Core: Agents + TSDB + Query Engine + Alerting1M hosts10M unique series100M pts/sec ingestSub-second queries
02

Requirements

Functional
  • Agents on every host collect system + custom app metrics (CPU, mem, disk, request latency, queue depth, etc.)
  • Batch ingest via POST /metrics/ingest — each payload: metric_name, tags, value, timestamp
  • Flexible query language: avg(cpu.usage{host=X, region=us-east}) over arbitrary time ranges
  • Dashboard builder: users compose panels of queries, refresh live every 10-30 seconds
  • Alerting: threshold rules (CPU > 90% for 5 min) and anomaly detection (rolling mean + 3 sigma)
  • Notification channels: PagerDuty, Slack, email, webhooks on alert fire/resolve
  • Tag-based filtering: every metric has key-value tags (host, region, env, service) for slicing
  • Downsampling: automatic resolution reduction for older data to bound storage growth
Non-Functional
  • Ingest throughput: 100M data points/sec sustained
  • Query latency: < 1 second for 1-hour range over 10K series
  • Cardinality: handle 10M unique time series without OOM
  • Retention: 7 days full resolution, 30 days at 5-min, 1 year at 1-hour
  • Alert evaluation latency < 60 seconds end-to-end (metric emitted to alert fired)
  • 99.9% ingest availability — dropping metrics = blind spot during incidents
  • Horizontally scalable: add writer/reader nodes to handle more series and queries
  • Multi-tenant isolation: one org's cardinality bomb must not affect other tenants
  • Durable: no data loss on single-node failure; replicated writes across availability zones
03

Scale Estimation

Reporting hosts
~1M
each running an agent pushing metrics every 10-15 sec
Unique time series
~10M
each combo of (metric_name, tag_key=tag_value) is one series
Ingest rate
~100M pts/sec
1M hosts x ~100 metrics/host x 1 sample/10s
Query latency
< 1 sec
fan-out across time shards, merge, return
Storage (7-day raw)
~60 TB
100M pts/sec x 10 bytes x 86400s x 7 / compression ~10x
Alert rules
~50K
evaluated every 15-60 sec; each runs a TSDB query
Compression ratio
~12:1
Gorilla encoding: ~1.37 bytes/point vs 16 bytes raw (8B ts + 8B float)
Concurrent dashboards
~10K
each auto-refreshing every 10-30 sec = ~500 queries/sec sustained
04

API Design

POST/api/v1/metrics/ingest

Batch ingest. Body: [{metric_name, tags: {host, region, ...}, value: float, timestamp: epoch_sec}, ...]. Agents batch 100-500 samples per request. Returns {accepted: N}. Authenticated via API key per org.
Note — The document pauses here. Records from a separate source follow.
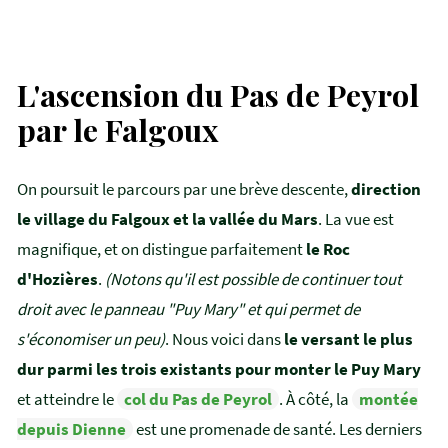
L'ascension du Pas de Peyrol
par le Falgoux
On poursuit le parcours par une brève descente,
direction
le village du Falgoux et la vallée du Mars
. La vue est
magnifique, et on distingue parfaitement
le Roc
d'Hozières
.
(Notons qu'il est possible de continuer tout
droit avec le panneau "Puy Mary" et qui permet de
s'économiser un peu)
. Nous voici dans
le versant le plus
dur parmi les trois existants pour monter le Puy Mary
et atteindre le
col du Pas de Peyrol
. À côté, la
montée
depuis Dienne
est une promenade de santé. Les derniers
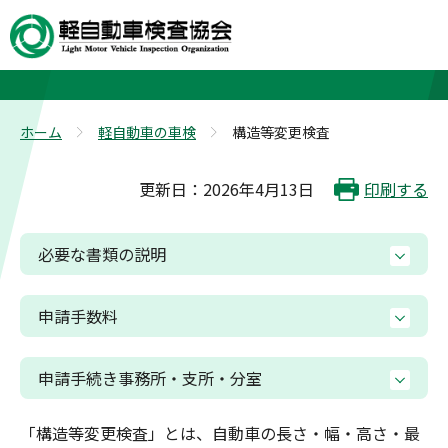
構造等変更検査
ホーム
軽自動車の車検
構造等変更検査
>
>
更新日：2026年4月13日
印刷する
必要な書類の説明
申請手数料
申請手続き事務所・支所・分室
「構造等変更検査」とは、自動車の長さ・幅・高さ・最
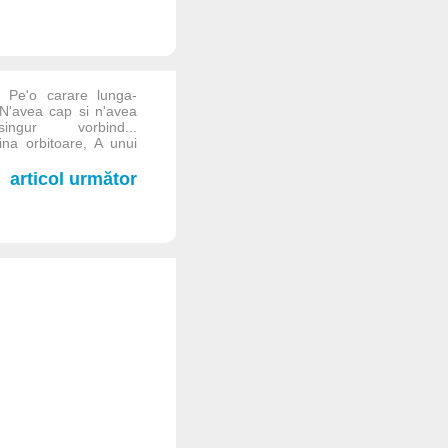
... Pe'o carare lunga-
N'avea cap si n'avea
ur vorbind...
a orbitoare, A unui
articol următor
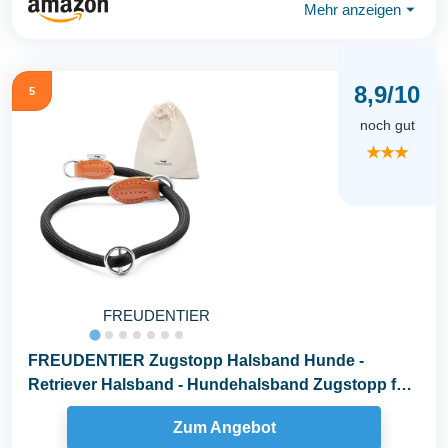
Mehr anzeigen
⏷
8,9/10
5
noch gut
★★★
FREUDENTIER
FREUDENTIER Zugstopp Halsband Hunde -
Retriever Halsband - Hundehalsband Zugstopp für
kleine...
Zum Angebot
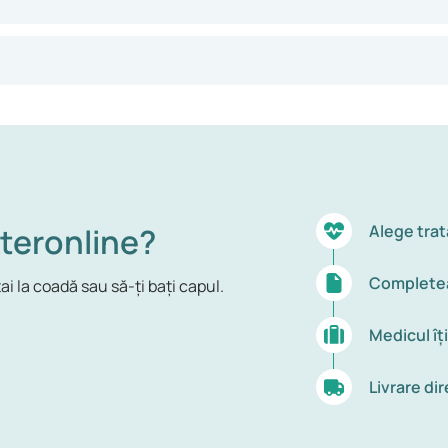
teronline?
Alege trat
Completea
ai la coadă sau să-ți bați capul.
Medicul îț
Livrare dir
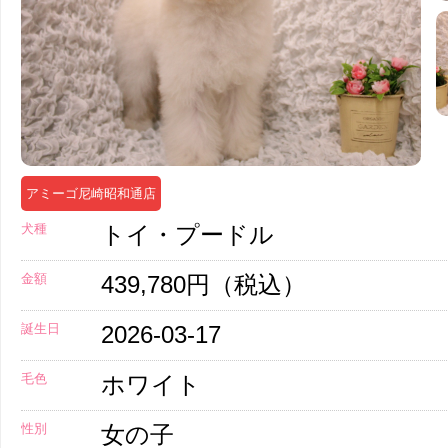
アミーゴ尼崎昭和通店
犬種
トイ・プードル
金額
439,780円（税込）
誕生日
2026-03-17
毛色
ホワイト
性別
女の子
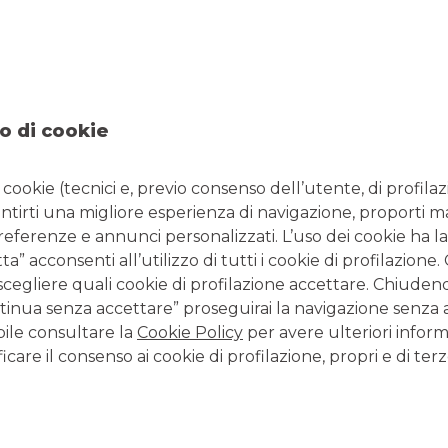
 miliardi di euro
, di cui 19,81 provenienti dal PNRR e 2,77 dal
SCOPRI "OBIETTIVO
SOSTENIBILITÀ"
o di cookie
i cookie (tecnici e, previo consenso dell’utente, di profilaz
antirti una migliore esperienza di navigazione, proporti m
 le componenti
preferenze e annunci personalizzati. L’uso dei cookie ha la
” acconsenti all’utilizzo di tutti i cookie di profilazione
scegliere quali cookie di profilazione accettare. Chiuden
inua senza accettare” proseguirai la navigazione senza at
enti
:
bile consultare la
Cookie Policy
per avere ulteriori inform
icare il consenso ai cookie di profilazione, propri e di terz
a trasformazione del mercato del lavoro con strumenti che
l’occupabilità dei lavoratori e provvedano a innalzare il livello
iforma organica in materia di politiche attive e misure
 l’imprenditorialità femminile.
zo settore
–
per la valorizzazione della dimensione “sociale”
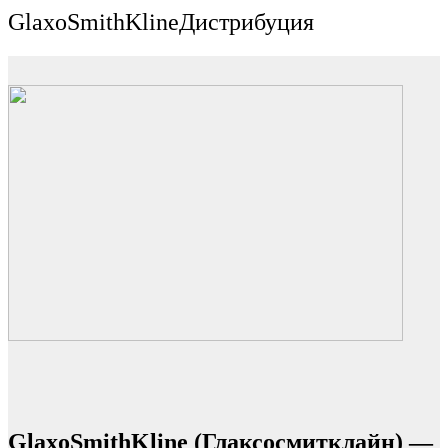
GlaxoSmithKline
Дистрибуция
GlaxoSmithKline (Глаксосмитклайн) —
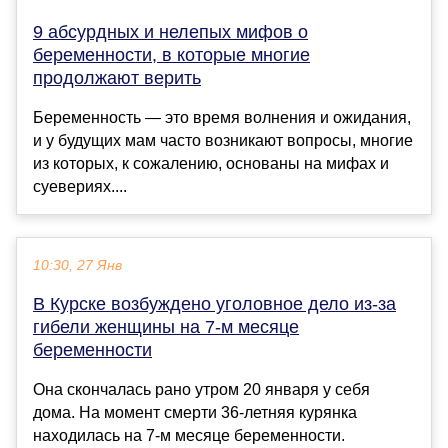
9 абсурдных и нелепых мифов о
беременности, в которые многие
продолжают верить
Беременность — это время волнения и ожидания,
и у будущих мам часто возникают вопросы, многие
из которых, к сожалению, основаны на мифах и
суевериях....
10:30, 27 Янв
В Курске возбуждено уголовное дело из-за
гибели женщины на 7-м месяце
беременности
Она скончалась рано утром 20 января у себя
дома. На момент смерти 36-летняя курянка
находилась на 7-м месяце беременности.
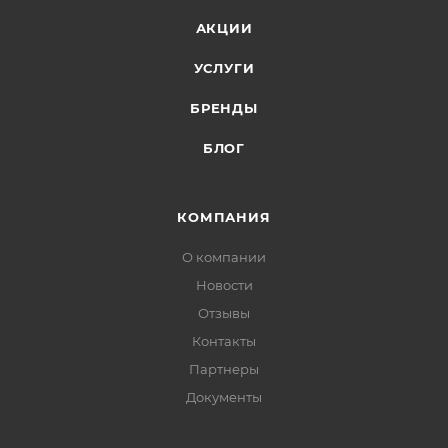
АКЦИИ
УСЛУГИ
БРЕНДЫ
БЛОГ
КОМПАНИЯ
О компании
Новости
Отзывы
Контакты
Партнеры
Документы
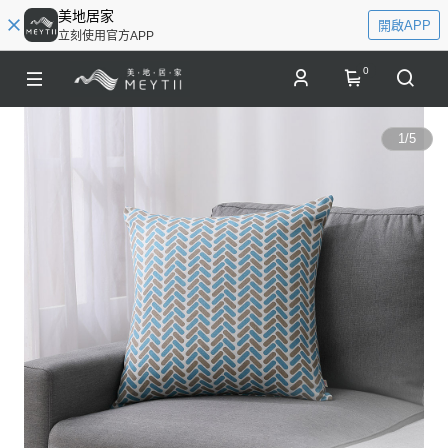
美地居家
開啟APP
立刻使用官方APP
0
1
/
5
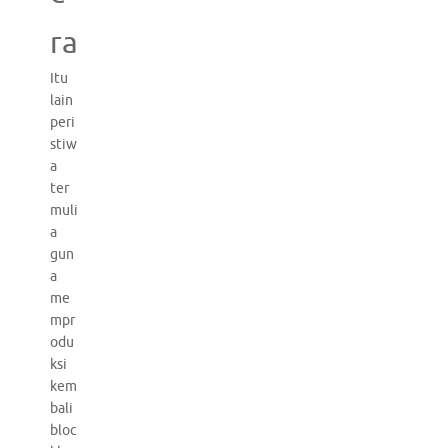
ra
Itu
lain
peri
stiw
a
ter
muli
a
gun
a
me
mpr
odu
ksi
kem
bali
bloc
GET/api/v1/query?expr=avg(cpu.usage{host=X})&start=T1&end=T2&step=60

Time-series query. Expression uses PromQL-like syntax: aggregation functions, label matchers, rate/increase transforms. Returns {series: [{tags, datapoints: [[ts, val], ...]}]}.

POST/api/v1/alerts

Create alert rule. Body: {name, expr: "avg(cpu.usage{env=prod}) > 90", for: "5m", severity: "critical", notify: ["pagerduty://team-infra", "slack://#alerts"]}. Supports threshold + anomaly detection rules.

GET/api/v1/dashboards/{id}

Fetch dashboard definition. Returns {panels: [{title, queries: [...], viz_type: "line|heatmap|gauge"}]}. Frontend renders and auto-refreshes every 10-30 sec.

GET/api/v1/alerts/{id}/history?start=T1&end=T2

Alert state history. Returns [{timestamp, state: "ok|pending|firing|resolved", value}]. Useful for post-incident review: "when did the alert first fire? how long was it pending?"

GET/api/v1/metadata/metrics?search=cpu

Search available metric names and their tag keys. Returns [{metric_name, type: "gauge|counter|histogram", tags: ["host","region",...], series_count}]. Powers autocomplete in dashboard builder.

05

Architecture

Two primary data paths: ingest path (agents push metrics through a gateway into Kafka, then TSDB writers compress and store in time-bucketed blocks) and query path (user queries fan out to TSDB readers across time shards, merge results). A separate alert evaluator runs on a cron loop, executing queries and firing notifications on threshold breach.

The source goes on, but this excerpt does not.